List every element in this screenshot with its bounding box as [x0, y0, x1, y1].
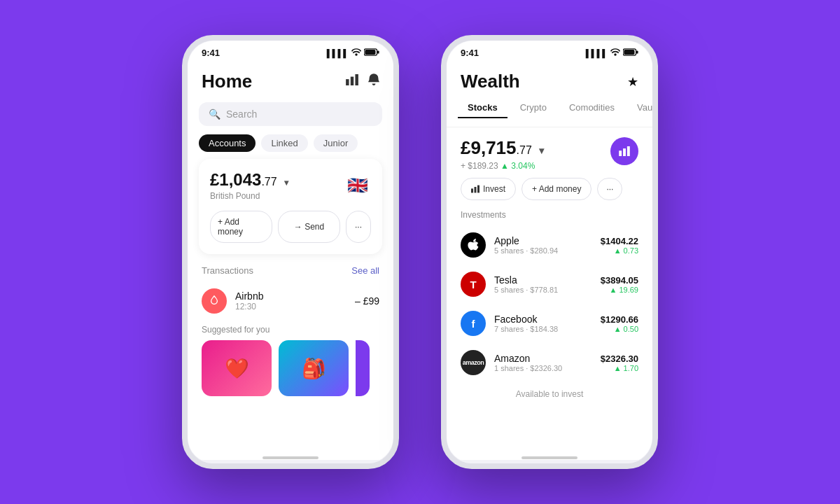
stock-amazon: amazon Amazon 1 shares · $2326.30 $2326.…: [447, 343, 652, 382]
status-icons-wealth: ▌▌▌▌: [586, 48, 638, 57]
status-bar-home: 9:41 ▌▌▌▌: [188, 41, 393, 61]
wifi-icon: [351, 48, 361, 57]
wealth-chevron[interactable]: ▾: [539, 145, 544, 156]
home-header: Home: [188, 61, 393, 98]
wealth-chart-button[interactable]: [610, 137, 638, 165]
amazon-shares: 1 shares · $2326.30: [494, 364, 592, 372]
transactions-section-header: Transactions See all: [188, 262, 393, 281]
svg-rect-14: [471, 188, 473, 192]
tesla-change: ▲ 19.69: [601, 286, 638, 294]
home-title: Home: [202, 71, 252, 92]
tab-comodities[interactable]: Comodities: [559, 98, 624, 118]
chart-icon[interactable]: [346, 74, 358, 89]
transaction-airbnb: Airbnb 12:30 – £99: [188, 281, 393, 321]
wealth-change: + $189.23 ▲ 3.04%: [461, 161, 544, 171]
svg-rect-6: [355, 74, 358, 85]
tab-vaults[interactable]: Vaults: [627, 98, 652, 118]
invest-button[interactable]: Invest: [461, 178, 516, 200]
balance-actions: + Add money → Send ···: [210, 211, 371, 243]
svg-rect-16: [477, 186, 479, 193]
facebook-values: $1290.66 ▲ 0.50: [601, 314, 638, 333]
wealth-header: Wealth ★: [447, 61, 652, 98]
svg-rect-15: [475, 187, 477, 192]
facebook-shares: 7 shares · $184.38: [494, 325, 592, 333]
tesla-logo: T: [461, 272, 486, 297]
svg-point-7: [614, 53, 617, 56]
amazon-change: ▲ 1.70: [601, 364, 638, 372]
tab-junior[interactable]: Junior: [314, 134, 358, 152]
available-to-invest: Available to invest: [447, 382, 652, 406]
tesla-shares: 5 shares · $778.81: [494, 286, 592, 294]
apple-change: ▲ 0.73: [601, 246, 638, 255]
add-money-button[interactable]: + Add money: [210, 211, 272, 243]
wealth-balance: £9,715.77 ▾ + $189.23 ▲ 3.04%: [447, 127, 652, 178]
search-bar[interactable]: 🔍 Search: [199, 102, 382, 126]
see-all-button[interactable]: See all: [351, 265, 379, 276]
status-time-wealth: 9:41: [461, 48, 479, 58]
battery-icon-2: [623, 48, 638, 57]
more-wealth-button[interactable]: ···: [597, 178, 622, 200]
stock-tesla: T Tesla 5 shares · $778.81 $3894.05 ▲ 19…: [447, 265, 652, 304]
more-button[interactable]: ···: [346, 211, 371, 243]
wealth-screen: Wealth ★ Stocks Crypto Comodities Vaults…: [447, 61, 652, 460]
tesla-info: Tesla 5 shares · $778.81: [494, 274, 592, 294]
balance-card: £1,043.77 ▾ British Pound 🇬🇧 + Add money…: [199, 159, 382, 254]
svg-rect-10: [624, 50, 634, 55]
svg-rect-13: [627, 146, 630, 156]
tab-stocks[interactable]: Stocks: [458, 98, 507, 118]
suggested-label: Suggested for you: [188, 321, 393, 340]
suggested-card-1[interactable]: ❤️: [202, 340, 272, 396]
wealth-actions: Invest + Add money ···: [447, 178, 652, 209]
phone-wealth: 9:41 ▌▌▌▌ Wealth ★ Stocks Crypto: [441, 35, 658, 469]
tab-accounts[interactable]: Accounts: [199, 134, 255, 152]
star-icon[interactable]: ★: [627, 74, 638, 90]
currency-flag: 🇬🇧: [344, 172, 371, 199]
header-actions: [346, 74, 379, 90]
send-button[interactable]: → Send: [278, 211, 340, 243]
wifi-icon-2: [610, 48, 620, 57]
tab-linked[interactable]: Linked: [261, 134, 307, 152]
search-placeholder: Search: [226, 108, 257, 120]
amazon-logo: amazon: [461, 350, 486, 375]
balance-chevron[interactable]: ▾: [284, 178, 288, 188]
amazon-price: $2326.30: [601, 354, 638, 364]
status-icons-home: ▌▌▌▌: [327, 48, 379, 57]
signal-icon-2: ▌▌▌▌: [586, 49, 608, 57]
apple-name: Apple: [494, 235, 592, 246]
stock-facebook: f Facebook 7 shares · $184.38 $1290.66 ▲…: [447, 304, 652, 343]
account-tabs: Accounts Linked Junior: [188, 134, 393, 159]
amazon-name: Amazon: [494, 353, 592, 364]
facebook-name: Facebook: [494, 314, 592, 325]
svg-rect-2: [377, 50, 379, 53]
amazon-values: $2326.30 ▲ 1.70: [601, 354, 638, 372]
wealth-title: Wealth: [461, 71, 520, 92]
search-icon: 🔍: [209, 108, 220, 120]
tesla-name: Tesla: [494, 274, 592, 286]
apple-shares: 5 shares · $280.94: [494, 246, 592, 255]
svg-rect-9: [636, 50, 638, 53]
wealth-tabs: Stocks Crypto Comodities Vaults: [447, 98, 652, 127]
svg-rect-3: [365, 50, 375, 55]
suggested-cards: ❤️ 🎒: [188, 340, 393, 396]
phone-home: 9:41 ▌▌▌▌ Home: [182, 35, 399, 469]
home-screen: Home 🔍 Search Accounts Linked: [188, 61, 393, 460]
suggested-card-2[interactable]: 🎒: [279, 340, 349, 396]
wealth-amount-value: £9,715.77 ▾: [461, 137, 544, 159]
add-money-wealth-button[interactable]: + Add money: [522, 178, 592, 200]
facebook-logo: f: [461, 311, 486, 336]
svg-rect-11: [619, 150, 622, 156]
tab-crypto[interactable]: Crypto: [510, 98, 556, 118]
apple-logo: [461, 232, 486, 258]
airbnb-logo: [202, 288, 227, 314]
airbnb-name: Airbnb: [235, 290, 346, 302]
bell-icon[interactable]: [368, 74, 379, 90]
facebook-price: $1290.66: [601, 314, 638, 325]
stock-apple: Apple 5 shares · $280.94 $1404.22 ▲ 0.73: [447, 225, 652, 265]
airbnb-amount: – £99: [355, 295, 379, 307]
investments-label: Investments: [447, 209, 652, 225]
airbnb-info: Airbnb 12:30: [235, 290, 346, 312]
suggested-card-partial: [356, 340, 370, 396]
facebook-change: ▲ 0.50: [601, 325, 638, 333]
apple-info: Apple 5 shares · $280.94: [494, 235, 592, 255]
tesla-values: $3894.05 ▲ 19.69: [601, 275, 638, 294]
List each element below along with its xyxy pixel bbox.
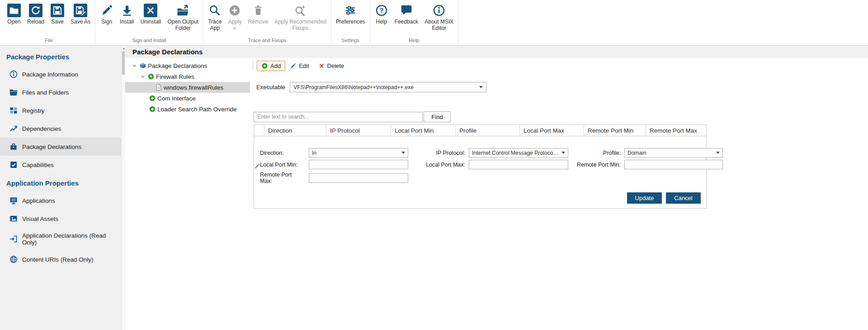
feedback-button-label: Feedback (395, 19, 419, 25)
column-header-remote-port-max[interactable]: Remote Port Max (646, 125, 706, 136)
chevron-down-icon[interactable] (131, 62, 138, 69)
msix-editor-window: Open Reload Save Save As File (0, 0, 868, 330)
scrollbar-thumb[interactable] (122, 51, 125, 75)
uninstall-button[interactable]: Uninstall (137, 2, 164, 27)
sidebar-item-label: Capabilities (22, 162, 54, 168)
rule-edit-form: Direction: In IP Protocol: Internet Cont… (260, 148, 723, 184)
add-button[interactable]: Add (257, 61, 285, 71)
sidebar-item-applications[interactable]: Applications (0, 191, 121, 210)
tree-node-label: Firewall Rules (156, 73, 194, 80)
search-input[interactable] (254, 112, 423, 122)
ribbon-group-label-sign-and-install: Sign and Install (97, 36, 202, 45)
chevron-down-icon (479, 86, 483, 88)
open-output-folder-button-label: Open Output Folder (167, 19, 198, 32)
row-edit-indicator (254, 148, 260, 184)
remote-port-max-input[interactable] (309, 173, 408, 183)
uninstall-icon (144, 4, 157, 17)
trace-app-button[interactable]: Trace App (205, 2, 225, 33)
ribbon-group-label-settings: Settings (333, 36, 368, 45)
column-header-profile[interactable]: Profile (455, 125, 519, 136)
edit-button-label: Edit (299, 62, 309, 69)
open-button[interactable]: Open (4, 2, 24, 27)
ribbon-group-label-trace-and-fixups: Trace and Fixups (205, 36, 330, 45)
about-msix-editor-button-label: About MSIX Editor (425, 19, 453, 32)
sidebar-item-registry[interactable]: Registry (0, 101, 121, 120)
local-port-max-input[interactable] (469, 160, 568, 169)
executable-label: Executable (256, 84, 285, 91)
tree-node-label: Com Interface (157, 95, 196, 102)
sign-pencil-icon (100, 4, 113, 17)
firewall-rules-table: Direction IP Protocol Local Port Min Pro… (254, 124, 707, 209)
tree-node-loader-search-path-override[interactable]: Loader Search Path Override (125, 104, 250, 115)
direction-select[interactable]: In (309, 148, 408, 158)
help-button[interactable]: ? Help (372, 2, 392, 27)
document-icon (155, 84, 162, 91)
feedback-button[interactable]: Feedback (392, 2, 422, 27)
column-header-local-port-min[interactable]: Local Port Min (391, 125, 455, 136)
install-button-label: Install (120, 19, 134, 25)
install-button[interactable]: Install (117, 2, 137, 27)
column-header-remote-port-min[interactable]: Remote Port Min (584, 125, 646, 136)
update-button[interactable]: Update (627, 192, 662, 204)
sign-button[interactable]: Sign (97, 2, 117, 27)
sidebar-item-visual-assets[interactable]: Visual Assets (0, 210, 121, 228)
remote-port-max-label: Remote Port Max: (260, 172, 305, 184)
sidebar-item-package-declarations[interactable]: Package Declarations (0, 138, 121, 156)
remove-button[interactable]: Remove (245, 2, 271, 27)
tree-node-package-declarations[interactable]: Package Declarations (125, 60, 250, 71)
sidebar-item-application-declarations[interactable]: Application Declarations (Read Only) (0, 228, 121, 250)
ribbon-group-help: ? Help Feedback About MSIX Editor Help (370, 0, 459, 45)
open-button-label: Open (7, 19, 20, 25)
tree-node-com-interface[interactable]: Com Interface (125, 93, 250, 104)
edit-pencil-icon (254, 163, 260, 169)
tree-node-firewall-rules[interactable]: Firewall Rules (125, 71, 250, 82)
chevron-down-icon[interactable] (139, 73, 146, 80)
sidebar: Package Properties Package Information F… (0, 46, 121, 330)
apply-button[interactable]: Apply (225, 2, 245, 31)
save-button-label: Save (51, 19, 63, 25)
save-as-icon (74, 4, 87, 17)
sidebar-item-package-information[interactable]: Package Information (0, 65, 121, 83)
sidebar-item-dependencies[interactable]: Dependencies (0, 120, 121, 138)
sidebar-scrollbar[interactable] (121, 46, 125, 330)
declarations-tree: Package Declarations Firewall Rules wind… (125, 58, 250, 330)
save-button[interactable]: Save (47, 2, 67, 27)
open-output-folder-button[interactable]: Open Output Folder (164, 2, 202, 33)
apply-recommended-fixups-button[interactable]: Apply Recommended Fixups (271, 2, 330, 33)
remote-port-min-input[interactable] (624, 160, 723, 169)
page-title: Package Declarations (125, 46, 868, 58)
uninstall-button-label: Uninstall (140, 19, 161, 25)
install-arrow-icon (120, 4, 134, 17)
about-msix-editor-button[interactable]: About MSIX Editor (421, 2, 457, 33)
save-as-button[interactable]: Save As (67, 2, 94, 27)
executable-dropdown[interactable]: VFS\ProgramFilesX86\Notepad++\notepad++.… (290, 82, 486, 92)
find-button[interactable]: Find (424, 111, 451, 122)
apply-button-label: Apply (228, 19, 241, 25)
delete-button-label: Delete (327, 62, 344, 69)
feedback-icon (400, 4, 413, 17)
tree-node-windows-firewallrules[interactable]: windows.firewallRules (125, 82, 250, 93)
reload-button[interactable]: Reload (24, 2, 47, 27)
open-folder-icon (7, 4, 21, 17)
edit-button[interactable]: Edit (285, 61, 313, 71)
sidebar-item-label: Dependencies (22, 125, 61, 132)
cancel-button[interactable]: Cancel (666, 192, 701, 204)
profile-select[interactable]: Domain (624, 148, 723, 158)
ip-protocol-select[interactable]: Internet Control Message Protocol v4 (I.… (469, 148, 568, 158)
sidebar-item-capabilities[interactable]: Capabilities (0, 156, 121, 174)
column-header-local-port-max[interactable]: Local Port Max (519, 125, 584, 136)
svg-text:?: ? (379, 6, 383, 14)
scrollbar-up-arrow-icon[interactable] (123, 48, 125, 49)
sidebar-item-content-uris[interactable]: Content URIs (Read Only) (0, 250, 121, 268)
table-header-row: Direction IP Protocol Local Port Min Pro… (254, 125, 706, 136)
table-gutter-column (254, 125, 264, 136)
column-header-direction[interactable]: Direction (264, 125, 326, 136)
preferences-button[interactable]: Preferences (333, 2, 368, 27)
sidebar-item-files-and-folders[interactable]: Files and Folders (0, 83, 121, 101)
delete-button[interactable]: Delete (314, 61, 349, 71)
local-port-min-input[interactable] (309, 160, 408, 169)
column-header-ip-protocol[interactable]: IP Protocol (326, 125, 391, 136)
sidebar-item-label: Application Declarations (Read Only) (22, 232, 116, 246)
apply-dropdown-caret-icon (233, 28, 236, 29)
trace-app-icon (208, 4, 222, 17)
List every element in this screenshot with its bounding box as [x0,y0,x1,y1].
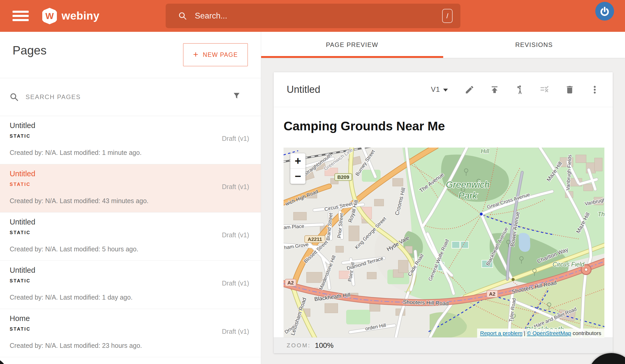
preview-page-title: Untitled [287,84,320,95]
road-badge: A2 [487,290,498,298]
page-status: Draft (v1) [222,183,249,191]
page-list-item[interactable]: Untitled STATIC Draft (v1) Created by: N… [0,164,261,213]
road-badge: A2 [285,279,296,286]
openstreetmap-canvas: B209A2211A2A2 StraightsmouthGreenwich Li… [284,148,604,338]
page-item-title: Untitled [10,121,35,130]
tab-revisions[interactable]: REVISIONS [443,32,625,58]
page-created-info: Created by: N/A. Last modified: 1 day ag… [10,294,133,301]
delete-icon[interactable] [565,85,575,95]
page-status: Draft (v1) [222,231,249,239]
preview-tabs: PAGE PREVIEW REVISIONS [261,32,625,58]
sidebar-search-row [0,78,261,116]
page-item-title: Untitled [10,218,35,226]
page-list-item[interactable]: Untitled STATIC Draft (v1) Created by: N… [0,116,261,164]
active-tab-indicator [261,56,443,58]
preview-zoom-bar: ZOOM: 100% [274,337,613,353]
hamburger-menu-icon[interactable] [13,9,29,23]
svg-text:W: W [45,11,54,21]
map-label: Park [458,190,477,201]
search-pages-input[interactable] [25,93,193,101]
page-list-item[interactable]: Untitled STATIC Draft (v1) Created by: N… [0,213,261,261]
request-review-icon[interactable] [515,85,525,95]
map-attribution: Report a problem | © OpenStreetMap contr… [477,329,605,338]
page-status: Draft (v1) [222,280,249,287]
zoom-value: 100% [315,341,334,350]
pages-list: Untitled STATIC Draft (v1) Created by: N… [0,116,261,357]
version-dropdown[interactable]: V1 [431,86,448,94]
page-created-info: Created by: N/A. Last modified: 43 minut… [10,197,148,205]
map-label: The [598,211,604,218]
edit-icon[interactable] [465,85,474,95]
requested-changes-icon[interactable] [540,85,550,95]
svg-text:A2: A2 [287,280,294,286]
preview-card-header: Untitled V1 [274,72,613,107]
global-search-input[interactable] [194,11,442,21]
svg-text:A2: A2 [489,291,495,297]
page-type-badge: STATIC [10,134,31,139]
page-type-badge: STATIC [10,326,31,332]
page-type-badge: STATIC [10,278,31,284]
webiny-logo[interactable]: W webiny [42,8,99,24]
svg-text:B209: B209 [337,174,349,180]
page-content-heading: Camping Grounds Near Me [284,119,613,133]
preview-toolbar [465,85,600,95]
more-options-icon[interactable] [590,85,600,95]
sidebar-header: Pages + NEW PAGE [0,32,261,78]
map-zoom-in-button[interactable]: + [290,153,305,168]
search-shortcut-key: / [442,9,453,23]
page-item-title: Home [10,314,30,323]
zoom-label: ZOOM: [287,342,311,349]
search-icon [178,11,187,20]
page-type-badge: STATIC [10,182,31,187]
map-embed[interactable]: B209A2211A2A2 StraightsmouthGreenwich Li… [284,148,604,338]
osm-copyright-link[interactable]: © OpenStreetMap [527,330,571,336]
webiny-hexagon-icon: W [42,8,57,24]
new-page-button[interactable]: + NEW PAGE [183,43,248,66]
page-item-title: Untitled [10,266,35,275]
pages-sidebar: Pages + NEW PAGE Untitled STATIC Draft (… [0,32,261,364]
map-label: Greenwich [446,179,489,190]
map-label: Hill [481,148,489,155]
map-zoom-out-button[interactable]: − [290,169,305,184]
tab-page-preview[interactable]: PAGE PREVIEW [261,32,443,58]
svg-text:A2211: A2211 [308,236,322,242]
preview-pane: PAGE PREVIEW REVISIONS Untitled V1 [261,32,625,364]
map-zoom-control: + − [290,153,305,184]
global-search-bar[interactable]: / [166,4,460,28]
page-created-info: Created by: N/A. Last modified: 23 hours… [10,342,142,349]
filter-icon[interactable] [232,91,242,101]
report-problem-link[interactable]: Report a problem [480,330,522,336]
user-avatar[interactable] [595,2,614,21]
page-item-title: Untitled [10,169,35,178]
page-title: Pages [13,43,46,57]
plus-icon: + [193,49,199,59]
page-preview-card: Untitled V1 [274,72,613,353]
top-app-bar: W webiny / [0,0,625,32]
page-created-info: Created by: N/A. Last modified: 5 hours … [10,245,138,253]
preview-content: Untitled V1 [261,58,625,364]
logo-wordmark: webiny [62,10,99,22]
page-list-item[interactable]: Home STATIC Draft (v1) Created by: N/A. … [0,309,261,357]
page-created-info: Created by: N/A. Last modified: 1 minute… [10,149,142,156]
page-type-badge: STATIC [10,230,31,235]
chevron-down-icon [443,89,448,92]
power-icon [599,5,610,17]
road-badge: B209 [335,174,352,181]
publish-icon[interactable] [490,85,500,95]
page-status: Draft (v1) [222,328,249,335]
search-icon [9,92,19,102]
page-status: Draft (v1) [222,135,249,142]
map-label: Circus Field [552,261,585,268]
page-list-item[interactable]: Untitled STATIC Draft (v1) Created by: N… [0,261,261,309]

· · · · ·

» Instructions to follow: Make a list of all lines in the data that contain "fixups".

» Exercise answer:
ribbon-group-label-trace-and-fixups: Trace and Fixups (205, 36, 330, 45)
apply-recommended-fixups-button[interactable]: Apply Recommended Fixups (271, 2, 330, 33)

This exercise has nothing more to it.